Saat anak usia 0 tahun hingga 5 tahun peran orangtua sangat penting untuk mendukung tumbuh kembang anak dari segala aspek. Pemenuhan nutrisi di awal kehidupan sangat penting salah satunya melalui pemberian ASI eklusif. Ketua satgas ASI dari IDAI (Ikatan Dokter Anak Indonesia) dr.Naomi Esthernita mengatakan pemberian ASI eklusif secara baik selama 6 bulan pertama kehidupan bayi dapat mencegah terjadinya stunting dikarenakan kandungan didalam ASI sangat lengkap yaitu terdiri dari hormone pertumbuhan, vitamin hingga zat anti infeksi yang sangat berguna bagi bayi.
Organisasi kesehatan dunia WHO mengatakan resiko stunting akan meningkat jika bayi menerima makanan pendamping ASI atau melepas ASI eklusif terlalu dini, hal ini dikarenakan bayi akan lebih tertarik dengan makanan dibanding ASI sehingga bayi akan kehilangan nutrisi penting yang terdapat pada ASI dan dapat menyebabkan pertumbuhannya menjadi terhambat.
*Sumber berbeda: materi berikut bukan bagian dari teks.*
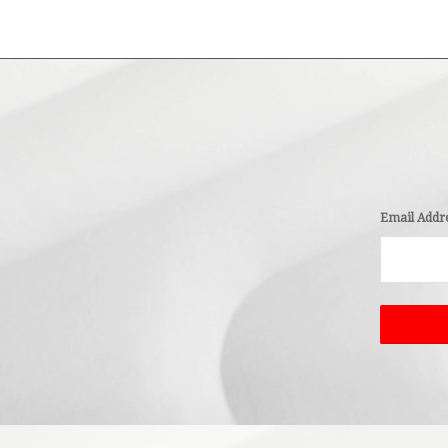
Email Addr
Anak yang mengalami hambatan saat masa perkembangannya akan menyebabkan keterlambatan dalam berpikir dan bertindak pada saat dewasanya.
Selain faktor nutrisi yang harus sesuai dan tepat, intervensi lainnya yang dapat dilakukan untuk mencegah stunting adalah memiliki sanitasi yang baik dalam rumah tangga dan juga lingkungan sekitar.
Sanitasi yang buruk dapat memicu timbulnya masalah kesehatan baru yang dapat menyerang ibu hamil maupun balita. Anak yang sering mengalami sakit dalam masa tumbuh kembang akan beresiko mengalami gangguan tumbuh kembang, dan nantinya anak akan tertinggal secara motorik dari teman seusianya.
Tersedianya air bersih juga sangat berperan bagi pencegahan stunting, air yang bersih dan layak dikonsumsi akan menurunkan terjadinya resiko pencemaran bakteri dalam air yang dapat memunculkan penyakit sehingga menurunkan pula peluang angka kesakitan yang dapat menyerang ibu dan balita. Balita yang mengalami stunting harus segera dilakukan intervensi tumbuh kejar (Catch-up growth) agar anak tidak lebih pendek dibanding anak se-usianya.
Disamping pertumbuhan dan perkembangan fisik anak yang terhambat, anak stunting umumnya memiliki tingkat kemampuan kognitif yang kurang berkembang secara maksimal. Hal ini tentu saja akan berdampak pada kualitas sumber daya manusia di masa depan.
Saat ini penanganan stunting di Indonesia sudah semakin membaik, hal ini dibuktikan dengan terus menurunnya angka stunting yang ada di Indonesia.
Harapannya kita mampu memanfaatkan capaian bonus demografi pada tahun 2045 dengan memiliki kualitas SDM yang handal dan mampu bersaing secara global. Persiapan SDM untuk 20 tahun mendatang dimulai dari sekarang. Negara kuat adalah negara yang memiliki rakyat yang sehat!